When all four are a genuine yes, you have a strong foundation to write from. When any of them are a no, moving on is nearly always the better decision.

The reactive trap

Without a system, grand finding tends to be reactive. A board member shares a link with two weeks to deadline. A colleague mentions something they saw. A Google search on a Sunday night turns up something that looks promising.

This isn't a bad starting point. But it's not a strategy. And over time, reactive grant finding creates its own problems. Applications are rushed. Fit isn't properly assessed. You're always working to someone else's timeline rather than your own.

The charities that fund themselves consistently tend to approach grant finding differently. They have a shortlist of funders whose priorities consistently align with their work. They check those funders regularly, not just when they're desperate. They know what their organisation looks like on paper in terms of size, structure, cause area, approach and they use that knowledge to assess new opportunities quickly rather than starting from scratch each time.

None of that requires a dedicated grants manager. It requires a simple system, applied consistently.

Why this matters more now than it used to

Grant funding has become more competitive over the past several years. More organisations are applying. Funders are receiving more applications than ever. And the assessment criteria have become more rigorous, not less. The cost of a poor fit has gone up.
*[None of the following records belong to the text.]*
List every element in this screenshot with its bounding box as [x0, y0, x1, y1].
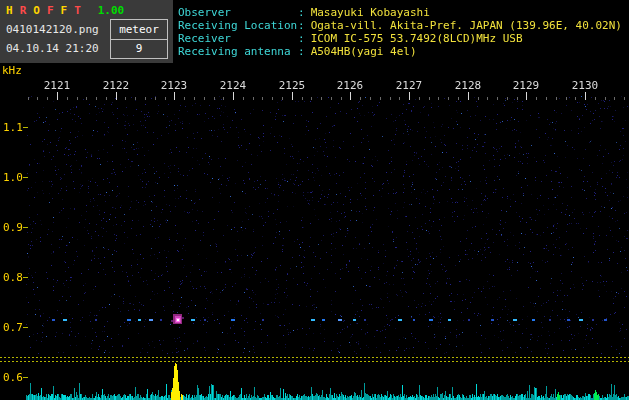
freq-tick-label: 0.9 — [3, 221, 23, 234]
app-title-letter: R — [20, 4, 27, 17]
station-info: Observer:Masayuki Kobayashi Receiving Lo… — [178, 6, 622, 58]
app-title-letter: H — [6, 4, 13, 17]
info-colon: : — [298, 19, 305, 32]
info-colon: : — [298, 6, 305, 19]
meteor-counter-value: 9 — [111, 40, 167, 58]
time-tick-label: 2123 — [158, 79, 190, 92]
info-value: ICOM IC-575 53.7492(8LCD)MHz USB — [305, 32, 523, 45]
time-tick-label: 2124 — [217, 79, 249, 92]
info-row-receiver: Receiver:ICOM IC-575 53.7492(8LCD)MHz US… — [178, 32, 622, 45]
info-label: Observer — [178, 6, 298, 19]
header-left-panel: HROFFT1.00 0410142120.png 04.10.14 21:20… — [0, 0, 173, 63]
freq-tick-label: 1.0 — [3, 171, 23, 184]
app-title-letter: O — [33, 4, 40, 17]
hrofft-window: HROFFT1.00 0410142120.png 04.10.14 21:20… — [0, 0, 629, 400]
freq-tick-label: 0.6 — [3, 371, 23, 384]
info-value: Ogata-vill. Akita-Pref. JAPAN (139.96E, … — [305, 19, 622, 32]
record-datetime: 04.10.14 21:20 — [6, 42, 99, 55]
app-title: HROFFT1.00 — [6, 4, 124, 17]
info-row-antenna: Receiving antenna:A504HB(yagi 4el) — [178, 45, 622, 58]
info-value: Masayuki Kobayashi — [305, 6, 430, 19]
app-title-letter: F — [61, 4, 68, 17]
time-tick-label: 2129 — [510, 79, 542, 92]
info-colon: : — [298, 32, 305, 45]
info-label: Receiving Location — [178, 19, 298, 32]
freq-tick-label: 0.7 — [3, 321, 23, 334]
output-filename: 0410142120.png — [6, 23, 99, 36]
time-tick-label: 2122 — [100, 79, 132, 92]
info-row-location: Receiving Location:Ogata-vill. Akita-Pre… — [178, 19, 622, 32]
meteor-counter-box: meteor 9 — [110, 19, 168, 59]
freq-unit-label: kHz — [2, 64, 22, 77]
time-tick-label: 2130 — [569, 79, 601, 92]
info-label: Receiver — [178, 32, 298, 45]
time-tick-label: 2127 — [393, 79, 425, 92]
time-tick-label: 2121 — [41, 79, 73, 92]
info-value: A504HB(yagi 4el) — [305, 45, 417, 58]
app-title-letter: T — [74, 4, 81, 17]
info-colon: : — [298, 45, 305, 58]
freq-tick-label: 0.8 — [3, 271, 23, 284]
app-title-letter: F — [47, 4, 54, 17]
info-row-observer: Observer:Masayuki Kobayashi — [178, 6, 622, 19]
freq-tick-label: 1.1 — [3, 121, 23, 134]
meteor-counter-label: meteor — [111, 20, 167, 40]
time-tick-label: 2126 — [334, 79, 366, 92]
app-version: 1.00 — [98, 4, 125, 17]
info-label: Receiving antenna — [178, 45, 298, 58]
time-tick-label: 2128 — [452, 79, 484, 92]
time-tick-label: 2125 — [276, 79, 308, 92]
A rushed application for a mismatched grant doesn't just fail, it takes time away from a well considered application for a grant you might actually win. when you're already stretched across every part of the organisation, that time matters enormously.

Getting the search strategy right is one of the highest leverage things a small charity can do to improve its funding outcomes without spending more time on grant applications overall.

The good news

Grant finding is a skill. It's not about luck, insider knowledge, or having the right connections. It's about knowing what fit looks like before you start searching, using the right databases for your cause area, and building a simple rhythm that means you're checking regularly rather than scrambling at deadline time.

Once that system is in place, the whole experience of grant finding changes. You spend less time in databases. You apply for fewer grants. And your success rate improves because the grants you apply for are the ones that were worth your time from the beginning.